Es gab mal einen lustigen Werbespruch, der hieß: Schockt eure Eltern, lest ein Buch! In den Ferien haben tausende Kinder ihre Eltern auf andere Weise geschockt: Sie haben nicht ferngesehen, nicht am PC gespielt – sie haben von morgens bis abends gebastelt, mit regenbogen-bunten Gummibändern. Und die größte Überraschung: Sogar die Jungs knüpften Armbändchen wie wild.

Wenn ihr heute wieder in der Schule sitzt, seht ihr es: Viele Kinder tragen „Rainbow Loom“-Bänder, oft mehrere. Vielleicht hat auch die Lehrerin eins? Immerhin ist der Schmuck durch berühmte Erwachsene zum Renner geworden. Miley Cyrus zeigt im Internet ständig Bilder von ihren Armbändern, Herzogin Kate aus England trägt sie, angeblich wurde selbst der Papst mit einem Loom-Band gesehen.

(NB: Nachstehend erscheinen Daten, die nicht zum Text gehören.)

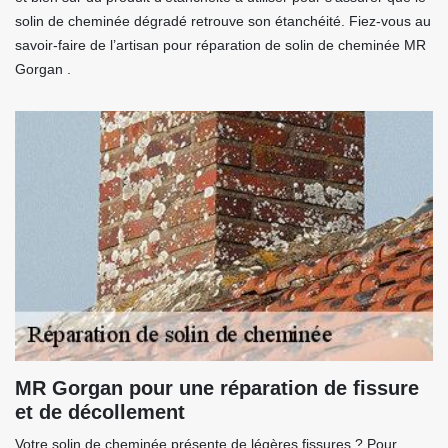
solin de cheminée dégradé retrouve son étanchéité. Fiez-vous au
savoir-faire de l’artisan pour réparation de solin de cheminée MR
Gorgan .
MR Gorgan pour une réparation de fissure
et de décollement
Votre solin de cheminée présente de légères fissures ? Pour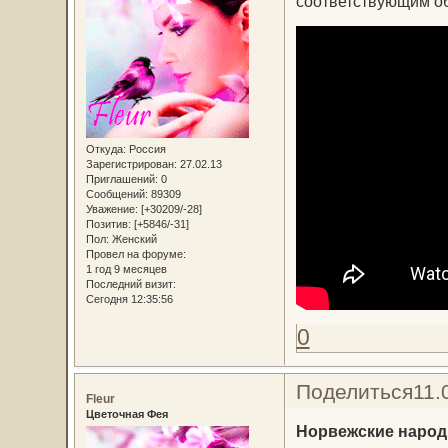
соответствующим об
Откуда:
Россия
Зарегистрирован
: 27.02.13
Приглашений:
0
Сообщений:
89309
Уважение:
[+30209/-28]
Позитив:
[+5846/-31]
Пол:
Женский
Провел на форуме:
1 год 9 месяцев
Последний визит:
Сегодня 12:35:56
0
Поделиться
11.
Fleur
Цветочная Фея
Норвежские наро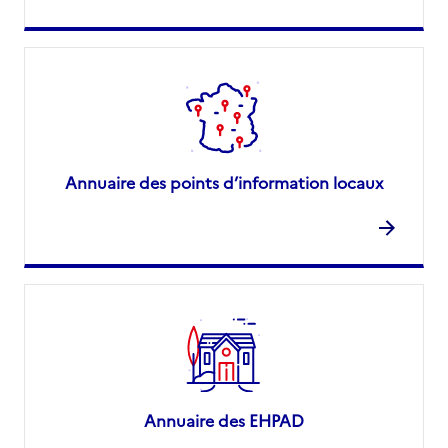
Annuaire des points d’information locaux
Annuaire des EHPAD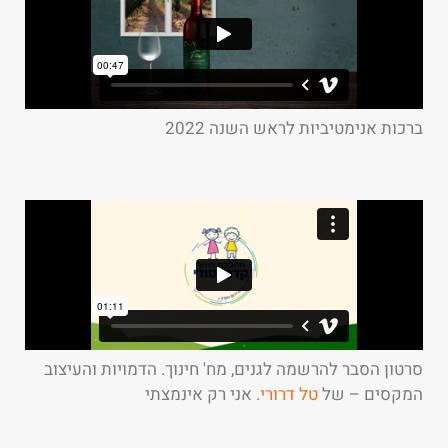
ברכות אנימטיביות לראש השנה 2022
סרטון הסבר להרשמה לגנים, מח' חינוך. הדמויות והעיצוב
המקסים – של
טל דרורי
. אני רק אינמצתי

Gummikleid für 230 000 Euro

Warum ist alle Welt verrückt nach dem Schmuck? Ganz einfach: Das Bastelset ist nicht teuer (15 bis 20 Euro), die Technik kinderleicht: Die Gummikringel werden auf einen Webrahmen (englisch: Loom) gespannt und mit Häkelnadeln ruckzuck verknüpft. Ein dünnes Armband ist in einer Minute fertig. Die Phantasie darf sich austoben: Ohne Webrahmen flechten Kinder obendrein Tierchen, Anhänger, Haarschmuck. Talentierte Bastler haben Schuhe, Bikinis und Anzüge aus den Kringeln gefriemelt. Ein Kleid wurde für 230 000 Euro versteigert.

Mit diesem Erfolg hatte der Erfinder nicht gerechnet. Der aus Asien stammende Amerikaner Cheong Choon Ng wollte nur seinen Töchtern helfen. Die beiden knoteten gerne Schmuck aus Gummis, mit denen Möhren zusammengehalten werden. In Asien machen das viele Kinder, weil sie kein anderes Spielzeug haben. Da Cheong Choon Ng Ingenieur ist, entwarf er einen Webrahmen, mit dem man Spezial-Gummis schnell verknüpfen kann. Er stellte Bastel-Anleitungen auf Youtube, verkaufte Starter-Sets weltweit – und wurde Millionär.

Erst waren alle Erwachsenen begeistert, weil die Kinder etwas Kreatives machen. Jetzt meckern einige: Die Gummiringe würden den Müllberg vergrößern. Und in Amerika sind die Webrahmen an vielen Schulen verboten, weil Kinder heimlich im Unterricht bastelten.

Am besten schockt ihr eure Eltern schön weiter und bastelt (nach der Schule) tollen Schmuck, der nicht auf dem Müll landet, sondern an den Armen eurer Freunde.